Quando abordamos na Revista Stand diversos temas jurídicos que implicam diretamente no Direito Imobiliário, estamos na verdade entregando ao corretor de imóveis algumas informações para a sua atualização diária, no ambito da sua atuação, tendo em vista os mais diversos imóveis que passam pelas suas mãos para negociação. São complexidades das mais variadas e dos mais dificultosos e estreitos caminhos jurídicos. Por isso, a tamanha importância quando destacamos um tema para a capa desta Revista.

Falar sobre o direito de laje neste espaço representa muito mais que noticiar algo que acabou de sair do forno, mostra aos profissionais que novos caminhos estão se formando no mercado, abrindo novos horizontes e ganhando cada dia mais novos contornos na compra e venda e também na locação de propriedades.

Mas vamos ao que interessa.

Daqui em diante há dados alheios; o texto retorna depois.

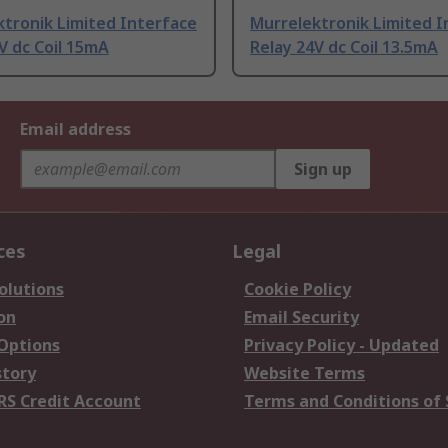
tronik Limited Interface
Murrelektronik Limited I
V dc Coil 15mA
Relay 24V dc Coil 13.5mA
Email address
Sign up
ces
Legal
olutions
Cookie Policy
on
Email Security
 Options
Privacy Policy - Updated
story
Website Terms
RS Credit Account
Terms and Conditions of 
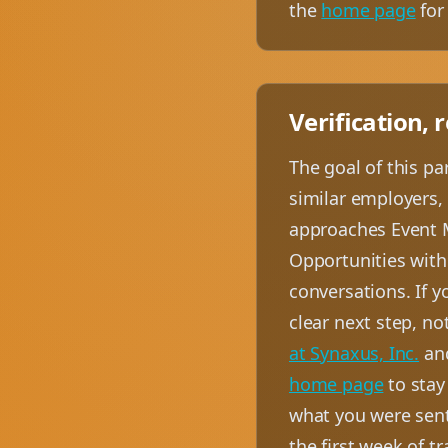
the
home page
for 
Verification, 
The goal of this p
similar employers, 
approaches Event M
Opportunities with 
conversations. If yo
clear next step, no
at Synaxus, Inc.
an
home page
to stay
what you were sent
the first week of t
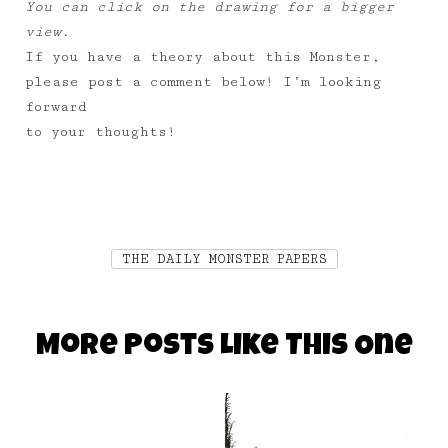
You can click on the drawing for a bigger
view.
If you have a theory about this Monster,
please post a comment below! I’m looking
forward
to your thoughts!
THE DAILY MONSTER PAPERS
More Posts Like This One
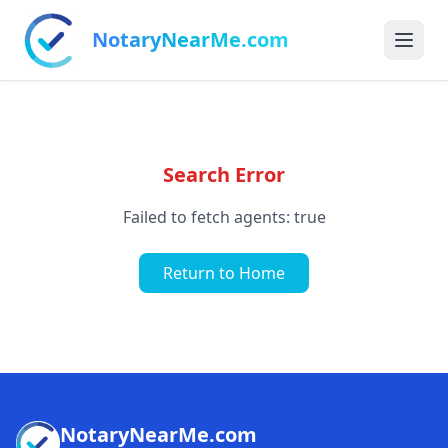
NotaryNearMe.com
Search Error
Failed to fetch agents: true
Return to Home
NotaryNearMe.com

O que é a Lei 13.465/17 e o que ela representa nesse contexto aos corretores de imóveis? Responder a essa pergunta é complexo, mas comecemos pelo início.

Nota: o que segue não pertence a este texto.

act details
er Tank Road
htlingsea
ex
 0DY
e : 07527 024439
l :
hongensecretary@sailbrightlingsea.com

Tudo nasceu quando em junho desse ano o Congresso Nacional aprovou a Medida Provisória (MP) 759, editada pelo Governo Michel Temer em dezembro de 2016, que autoriza os moradores de áreas irregulares a obter a escritura de suas casas e cria a figura jurídica do direito de laje. Assim se retomou uma discussão sobre reordenamento urbano travada nas décadas de 1990 e 2000, em que as posições de linha oposta surpreendentemente acabaram convergindo. De um lado, os movimentos sociais defendiam a tese de que os invasores de áreas privadas poderiam construir habitações em cima de outras, como forma de democratização da propriedade. De outro lado, economistas e sociólogos defendiam a tese de que a legalização de comunidades formadas fora das estritas normas do Direito estimularia a economia, promovendo inclusão social.

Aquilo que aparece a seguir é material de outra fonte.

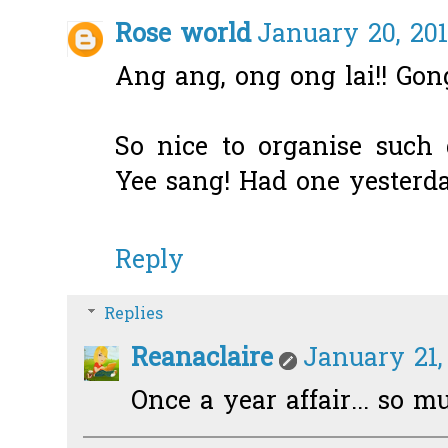
Rose world
January 20, 201
Ang ang, ong ong lai!! Gong
So nice to organise such 
Yee sang! Had one yesterda
Reply
Replies
Reanaclaire
January 21,
Once a year affair... so m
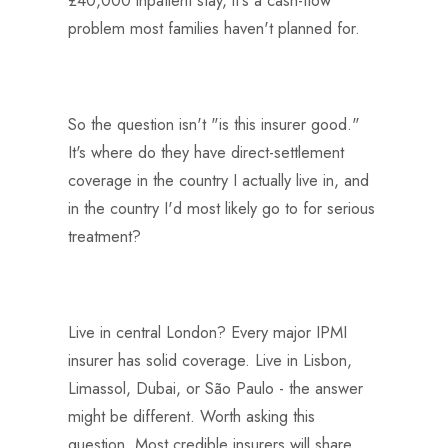
problem most families haven't planned for.
So the question isn't "is this insurer good."
It's where do they have direct-settlement
coverage in the country I actually live in, and
in the country I'd most likely go to for serious
treatment?
Live in central London? Every major IPMI
insurer has solid coverage. Live in Lisbon,
Limassol, Dubai, or São Paulo - the answer
might be different. Worth asking this
question. Most credible insurers will share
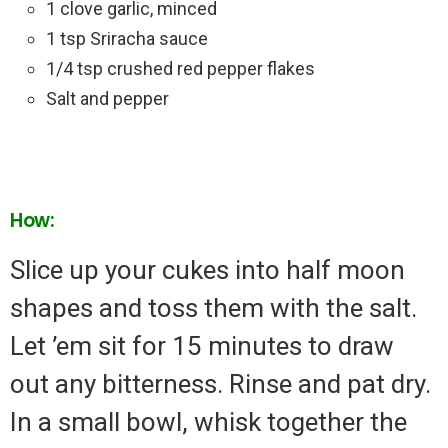
1 clove garlic, minced
1 tsp Sriracha sauce
1/4 tsp crushed red pepper flakes
Salt and pepper
How:
Slice up your cukes into half moon
shapes and toss them with the salt.
Let ’em sit for 15 minutes to draw
out any bitterness. Rinse and pat dry.
In a small bowl, whisk together the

Dentro da MP foram colocados alguns novos conceitos, entre eles o de “núcleo urbano informal” e instituição do direito de laje, permitindo que uma família construa uma casa em cima de outra, recebendo individualmente a matrícula de seu imóvel. Além disso, prevê um processo jurídico mais simples para a construção de conjuntos de moradias independentes. A MP autoriza sua aplicação em áreas ocupadas de forma desordenada, irregular e clandestina. Mas, para que essas medidas possam ser implementadas e as prefeituras possam cobrar IPTU dos imóveis legalizados, elas terão de aprovar legislação municipal específica, elaborar projetos urbanísticos e de infraestrutura para essas áreas e cadastrar os moradores. Na prática, a titularidade do imóvel será dada pelas prefeituras, cabendo aos cartórios apenas fazer o registro.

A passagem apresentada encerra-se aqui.